__Data for this exercise__.
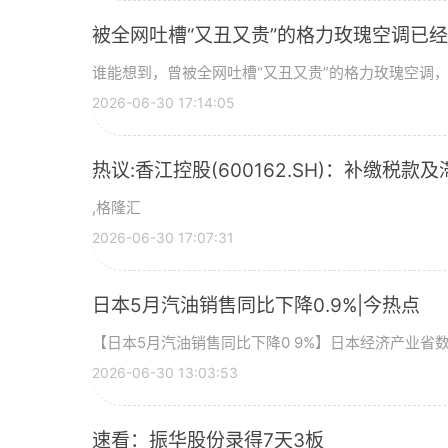
被全网吐槽“又丑又贵”的格力玫瑰空调已经
谁能想到，曾被全网吐槽“又丑又贵”的格力玫瑰空调，如
2026-06-30 17:14:05
热议:香江控股(600162.SH)：补缴税款及
,格隆汇
2026-06-30 17:07:31
日本5月汽油销售同比下降0.9%|今热点
【日本5月汽油销售同比下降0 9%】日本经济产业省
2026-06-30 13:03:53
速看：振华股份录得7天3板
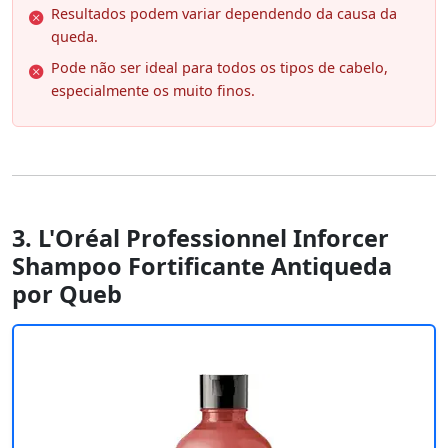
Resultados podem variar dependendo da causa da
queda.
Pode não ser ideal para todos os tipos de cabelo,
especialmente os muito finos.
3. L'Oréal Professionnel Inforcer
Shampoo Fortificante Antiqueda
por Queb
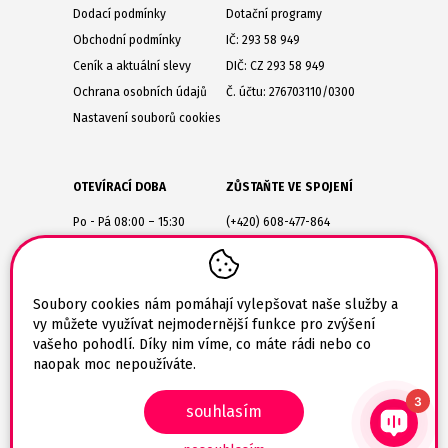
Dodací podmínky
Dotační programy
Obchodní podmínky
IČ: 293 58 949
Ceník a aktuální slevy
DIČ: CZ 293 58 949
Ochrana osobních údajů
Č. účtu: 276703110/0300
Nastavení souborů cookies
OTEVÍRACÍ DOBA
ZŮSTAŇTE VE SPOJENÍ
Po - Pá 08:00 – 15:30
(+420) 608-477-864
Lesůňky 14
obchod@tiskarik.cz
Jaroměřice nad Rokytnou
675 51
Soubory cookies nám pomáhají vylepšovat naše služby a
vy můžete využívat nejmodernější funkce pro zvýšení
vašeho pohodlí. Díky nim víme, co máte rádi nebo co
naopak moc nepoužíváte.
3
souhlasím
© 2026 Tiskarik.cz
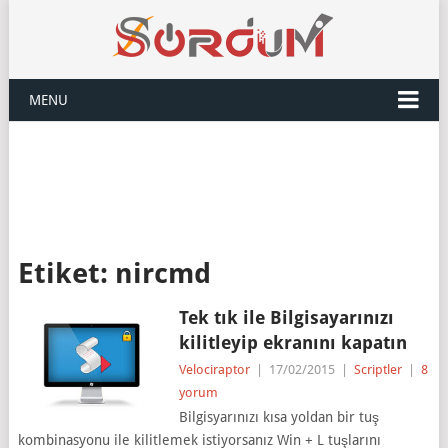
MENU
Etiket:
nircmd
Tek tık ile Bilgisayarınızı
kilitleyip ekranını kapatın
Velociraptor
|
17/02/2015
|
Scriptler
|
8
yorum
Bilgisyarınızı kısa yoldan bir tuş
kombinasyonu ile kilitlemek istiyorsanız Win + L tuşlarını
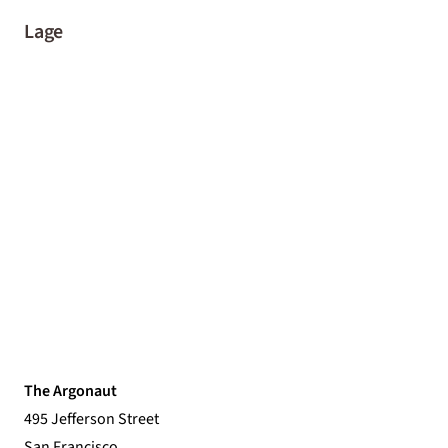
Lage
The Argonaut
495 Jefferson Street
San Francisco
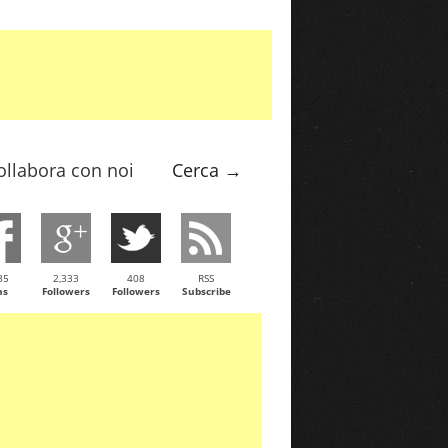
ollabora con noi
Cerca →
35
2,333
408
RSS
ns
Followers
Followers
Subscribe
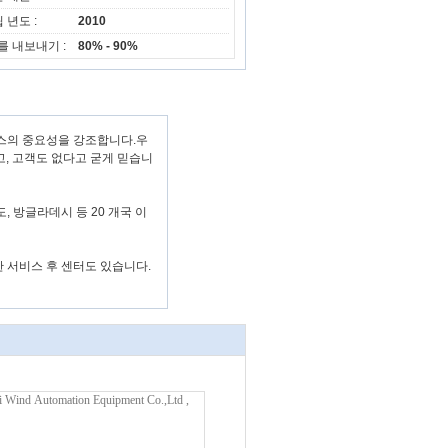
 년도 :
2010
를 내보내기 :
80% - 90%
비스의 중요성을 강조합니다.우
, 고객도 없다고 굳게 믿습니
도, 방글라데시 등 20 개국 이
 서비스 후 센터도 있습니다.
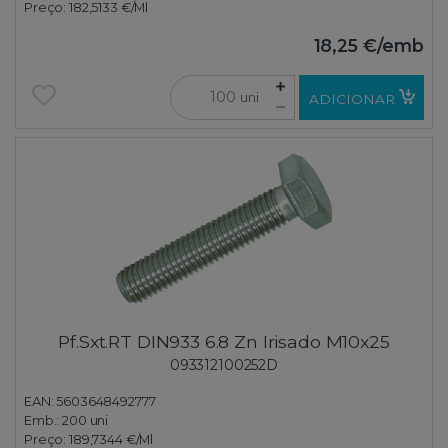
Preço:
182,5133 €
/Ml
18,25 €
/emb
uni
ADICIONAR
Pf.Sxt.RT DIN933 6.8 Zn Irisado M10x25
093312100252D
EAN: 5603648492777
Emb.:
200 uni
Preço:
189,7344 €
/Ml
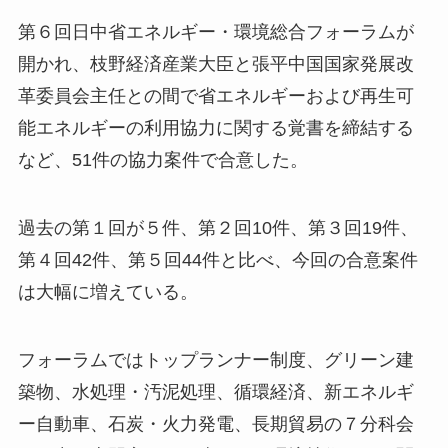
第６回日中省エネルギー・環境総合フォーラムが
開かれ、枝野経済産業大臣と張平中国国家発展改
革委員会主任との間で省エネルギーおよび再生可
能エネルギーの利用協力に関する覚書を締結する
など、51件の協力案件で合意した。
過去の第１回が５件、第２回10件、第３回19件、
第４回42件、第５回44件と比べ、今回の合意案件
は大幅に増えている。
フォーラムではトップランナー制度、グリーン建
築物、水処理・汚泥処理、循環経済、新エネルギ
ー自動車、石炭・火力発電、長期貿易の７分科会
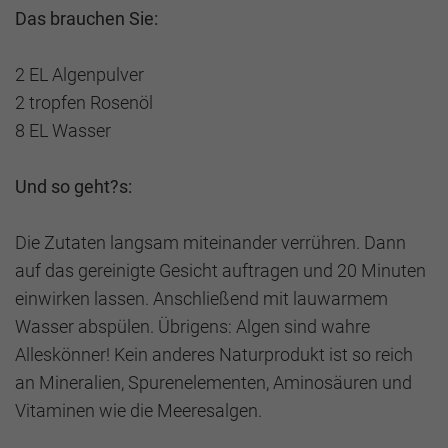
Das brauchen Sie:
2 EL Algenpulver
2 tropfen Rosenöl
8 EL Wasser
Und so geht?s:
Die Zutaten langsam miteinander verrühren. Dann
auf das gereinigte Gesicht auftragen und 20 Minuten
einwirken lassen. Anschließend mit lauwarmem
Wasser abspülen. Übrigens: Algen sind wahre
Alleskönner! Kein anderes Naturprodukt ist so reich
an Mineralien, Spurenelementen, Aminosäuren und
Vitaminen wie die Meeresalgen.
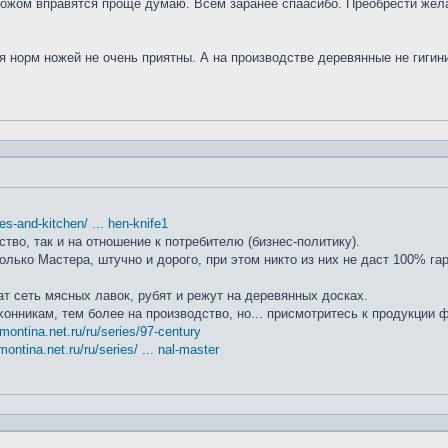
ножом вправятся проще думаю. Всем заранее спаасибо. Преобрести жела
я норм ножей не очень приятны. А на производстве деревянные не гиги
ifes-and-kitchen/ ... hen-knife1
ство, так и на отношение к потребителю (бизнес-политику).
лько Мастера, штучно и дорого, при этом никто из них не даст 100% га
т сеть мясных лавок, рубят и режут на деревянных досках.
хонникам, тем более на производство, но... присмотритесь к продукции
amontina.net.ru/ru/series/97-century
montina.net.ru/ru/series/ ... nal-master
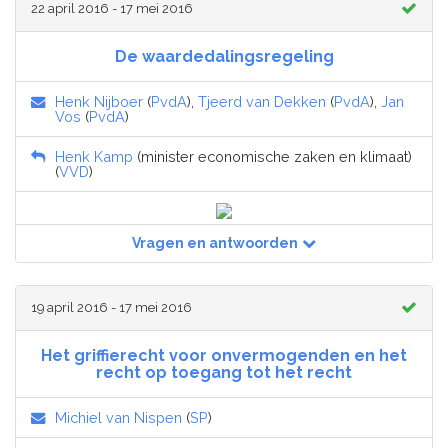
22 april 2016 - 17 mei 2016
De waardedalingsregeling
Henk Nijboer
(
PvdA
),
Tjeerd van Dekken
(
PvdA
),
Jan
Vos
(
PvdA
)
Henk Kamp
(minister economische zaken en klimaat)
(
VVD
)
Vragen en antwoorden
19 april 2016 - 17 mei 2016
Het griffierecht voor onvermogenden en het
recht op toegang tot het recht
Michiel van Nispen
(
SP
)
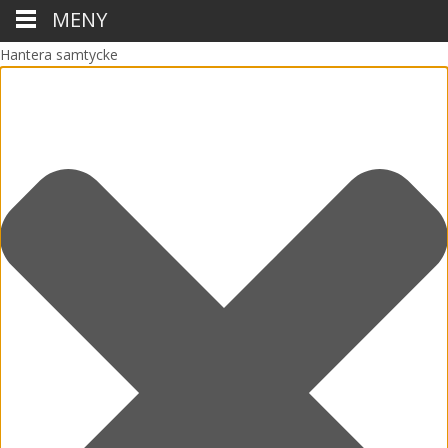
MENY
Hantera samtycke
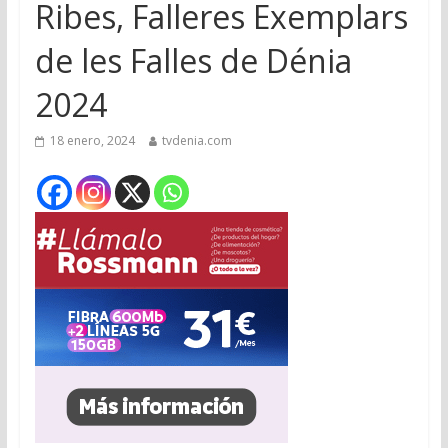
Ribes, Falleres Exemplars
de les Falles de Dénia
2024
18 enero, 2024
tvdenia.com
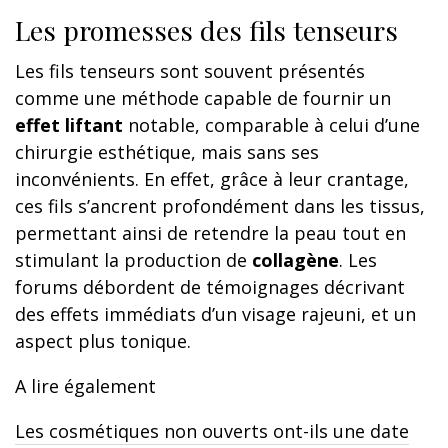
Les promesses des fils tenseurs
Les fils tenseurs sont souvent présentés
comme une méthode capable de fournir un
effet liftant
notable, comparable à celui d’une
chirurgie esthétique, mais sans ses
inconvénients. En effet, grâce à leur crantage,
ces fils s’ancrent profondément dans les tissus,
permettant ainsi de retendre la peau tout en
stimulant la production de
collagène
. Les
forums débordent de témoignages décrivant
des effets immédiats d’un visage rajeuni, et un
aspect plus tonique.
A lire également
Les cosmétiques non ouverts ont-ils une date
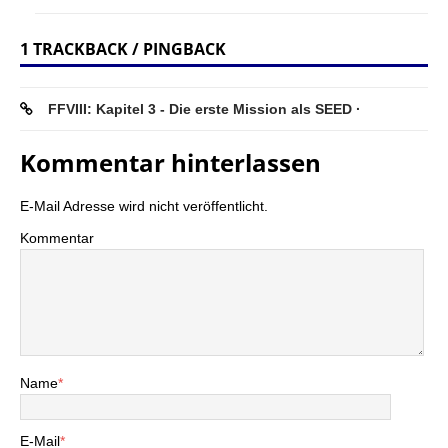
1 TRACKBACK / PINGBACK
FFVIII: Kapitel 3 - Die erste Mission als SEED ·
Kommentar hinterlassen
E-Mail Adresse wird nicht veröffentlicht.
Kommentar
Name
*
E-Mail
*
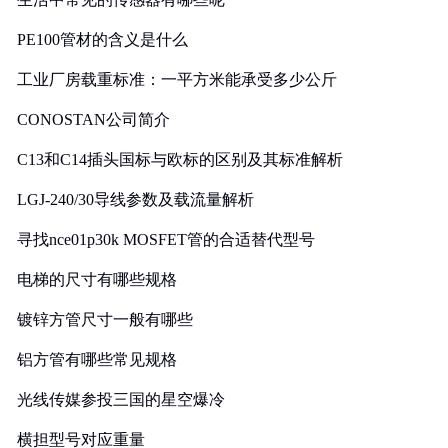
PE100管材的含义是什么
工业厂房载重标准：一平方米能承受多少公斤
CONOSTAN公司简介
C13和C14插头国标与欧标的区别及其标准解析
LGJ-240/30导线参数及载流量解析
寻找nce01p30k MOSFET管的合适替代型号
电梯的尺寸有哪些规格
镀锌方管尺寸一般有哪些
铝方管有哪些常见规格
光线传媒参投三国的星空爆冷
横担型号对应重量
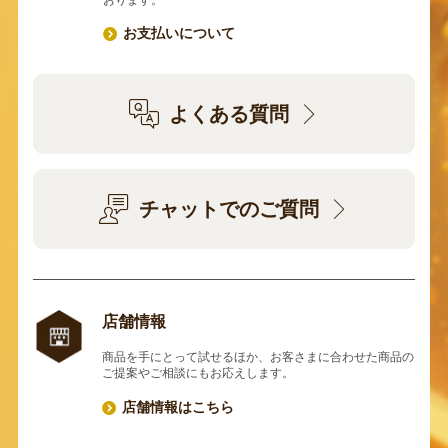
おります。
お支払いについて
よくある質問
チャットでのご質問
店舗情報
商品を手にとって試せるほか、お客さまに合わせた商品の
ご提案やご相談にもお応えします。
店舗情報はこちら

__Work to complete__.
Please keep every line of the data the same when you reproduce it, and keep every picture out.

__Result__.
被全网吐槽“又丑又贵”的格力玫瑰空调已经
谁能想到，曾被全网吐槽“又丑又贵”的格力玫瑰空调，如
2026-06-30 17:14:05
热议:香江控股(600162.SH)：补缴税款及
,格隆汇
2026-06-30 17:07:31
日本5月汽油销售同比下降0.9%|今热点
【日本5月汽油销售同比下降0 9%】日本经济产业省
2026-06-30 13:03:53
速看：振华股份录得7天3板
Resultados podem variar dependendo da causa da
queda.
Pode não ser ideal para todos os tipos de cabelo,
especialmente os muito finos.
3. L'Oréal Professionnel Inforcer
Shampoo Fortificante Antiqueda
por Queb
Dodací podmínky
Dotační programy
Obchodní podmínky
IČ: 293 58 949
Ceník a aktuální slevy
DIČ: CZ 293 58 949
Ochrana osobních údajů
Č. účtu: 276703110/0300
Nastavení souborů cookies
OTEVÍRACÍ DOBA
ZŮSTAŇTE VE SPOJENÍ
Po - Pá 08:00 – 15:30
(+420) 608-477-864
Lesůňky 14
obchod@tiskarik.cz
Jaroměřice nad Rokytnou
675 51
Soubory cookies nám pomáhají vylepšovat naše služby a
vy můžete využívat nejmodernější funkce pro zvýšení
vašeho pohodlí. Díky nim víme, co máte rádi nebo co
naopak moc nepoužíváte.
3
souhlasím
© 2026 Tiskarik.cz
MENU
Etiket:
nircmd
Tek tık ile Bilgisayarınızı
kilitleyip ekranını kapatın
Velociraptor
|
17/02/2015
|
Scriptler
|
8
yorum
Bilgisyarınızı kısa yoldan bir tuş
kombinasyonu ile kilitlemek istiyorsanız Win + L tuşlarını
Lage
The Argonaut
495 Jefferson Street
San Francisco
ollabora con noi
Cerca →
35
2,333
408
RSS
ns
Followers
Followers
Subscribe
 년도 :
2010
를 내보내기 :
80% - 90%
비스의 중요성을 강조합니다.우
, 고객도 없다고 굳게 믿습니
도, 방글라데시 등 20 개국 이
 서비스 후 센터도 있습니다.
Preço:
182,5133 €
/Ml
18,25 €
/emb
uni
ADICIONAR
Pf.Sxt.RT DIN933 6.8 Zn Irisado M10x25
093312100252D
EAN: 5603648492777
Emb.:
200 uni
Preço:
189,7344 €
/Ml
第６回日中省エネルギー・環境総合フォーラムが
開かれ、枝野経済産業大臣と張平中国国家発展改
革委員会主任との間で省エネルギーおよび再生可
能エネルギーの利用協力に関する覚書を締結する
など、51件の協力案件で合意した。
過去の第１回が５件、第２回10件、第３回19件、
第４回42件、第５回44件と比べ、今回の合意案件
は大幅に増えている。
フォーラムではトップランナー制度、グリーン建
築物、水処理・汚泥処理、循環経済、新エネルギ
ー自動車、石炭・火力発電、長期貿易の７分科会
Das brauchen Sie:
2 EL Algenpulver
2 tropfen Rosenöl
8 EL Wasser
Und so geht?s:
Die Zutaten langsam miteinander verrühren. Dann
auf das gereinigte Gesicht auftragen und 20 Minuten
einwirken lassen. Anschließend mit lauwarmem
Wasser abspülen. Übrigens: Algen sind wahre
Alleskönner! Kein anderes Naturprodukt ist so reich
an Mineralien, Spurenelementen, Aminosäuren und
Vitaminen wie die Meeresalgen.
ножом вправятся проще думаю. Всем заранее спаасибо. Преобрести жела
я норм ножей не очень приятны. А на производстве деревянные не гиги
ifes-and-kitchen/ ... hen-knife1
ство, так и на отношение к потребителю (бизнес-политику).
лько Мастера, штучно и дорого, при этом никто из них не даст 100% га
т сеть мясных лавок, рубят и режут на деревянных досках.
хонникам, тем более на производство, но... присмотритесь к продукции
amontina.net.ru/ru/series/97-century
montina.net.ru/ru/series/ ... nal-master
22 april 2016 - 17 mei 2016
De waardedalingsregeling
Henk Nijboer
(
PvdA
),
Tjeerd van Dekken
(
PvdA
),
Jan
Vos
(
PvdA
)
Henk Kamp
(minister economische zaken en klimaat)
(
VVD
)
Vragen en antwoorden
19 april 2016 - 17 mei 2016
Het griffierecht voor onvermogenden en het
recht op toegang tot het recht
Michiel van Nispen
(
SP
)
MENY
Hantera samtycke
Ribes, Falleres Exemplars
de les Falles de Dénia
2024
18 enero, 2024
tvdenia.com
Les promesses des fils tenseurs
Les fils tenseurs sont souvent présentés
comme une méthode capable de fournir un
effet liftant
notable, comparable à celui d’une
chirurgie esthétique, mais sans ses
inconvénients. En effet, grâce à leur crantage,
ces fils s’ancrent profondément dans les tissus,
permettant ainsi de retendre la peau tout en
stimulant la production de
collagène
. Les
forums débordent de témoignages décrivant
des effets immédiats d’un visage rajeuni, et un
aspect plus tonique.
A lire également
Les cosmétiques non ouverts ont-ils une date
1 TRACKBACK / PINGBACK
FFVIII: Kapitel 3 - Die erste Mission als SEED ·
Kommentar hinterlassen
E-Mail Adresse wird nicht veröffentlicht.
Kommentar
Name
*
E-Mail
*
PE100管材的含义是什么
工业厂房载重标准：一平方米能承受多少公斤
CONOSTAN公司简介
C13和C14插头国标与欧标的区别及其标准解析
LGJ-240/30导线参数及载流量解析
寻找nce01p30k MOSFET管的合适替代型号
电梯的尺寸有哪些规格
镀锌方管尺寸一般有哪些
铝方管有哪些常见规格
光线传媒参投三国的星空爆冷
横担型号对应重量
おります。
お支払いについて
よくある質問
チャットでのご質問
店舗情報
商品を手にとって試せるほか、お客さまに合わせた商品の
ご提案やご相談にもお応えします。
店舗情報はこちら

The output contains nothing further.